Everything from the line containing "Contacto (756, 169)" to the end of the listing, both included, should be returned exactly, apart from the pictures.

[Material provided]

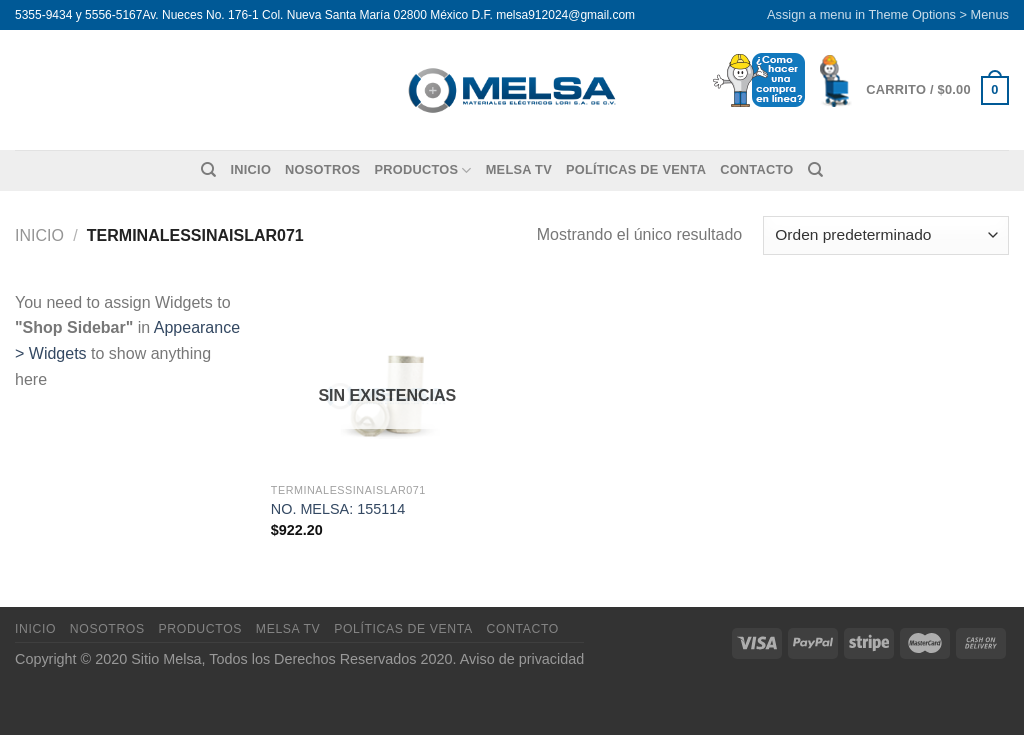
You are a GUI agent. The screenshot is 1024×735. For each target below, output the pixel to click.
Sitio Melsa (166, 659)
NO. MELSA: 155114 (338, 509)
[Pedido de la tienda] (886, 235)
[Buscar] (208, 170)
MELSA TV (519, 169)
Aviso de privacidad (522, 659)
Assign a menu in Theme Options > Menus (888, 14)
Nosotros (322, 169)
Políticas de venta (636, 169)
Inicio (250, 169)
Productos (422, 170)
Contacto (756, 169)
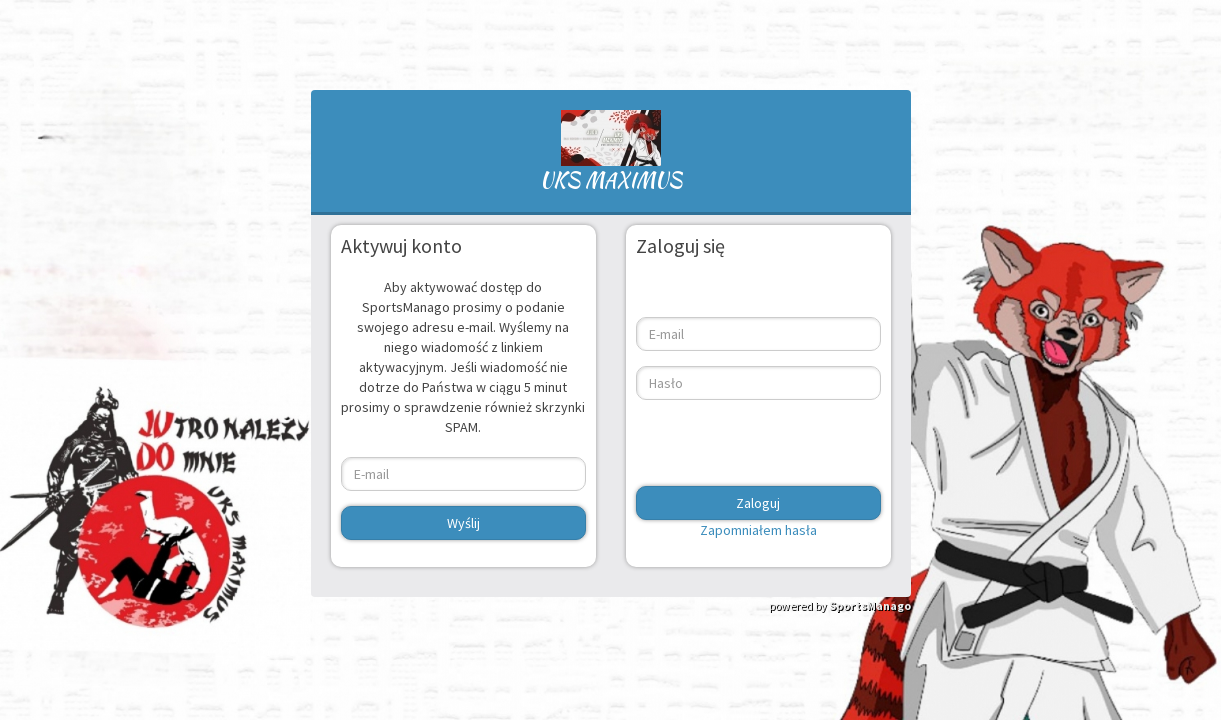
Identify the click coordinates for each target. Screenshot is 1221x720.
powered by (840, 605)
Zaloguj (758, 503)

[/Material provided]

## Solved problem
Contacto (756, 169)
Identify the click coordinates for each target. Screenshot is 1221x720.
powered by (840, 605)
Zaloguj (758, 503)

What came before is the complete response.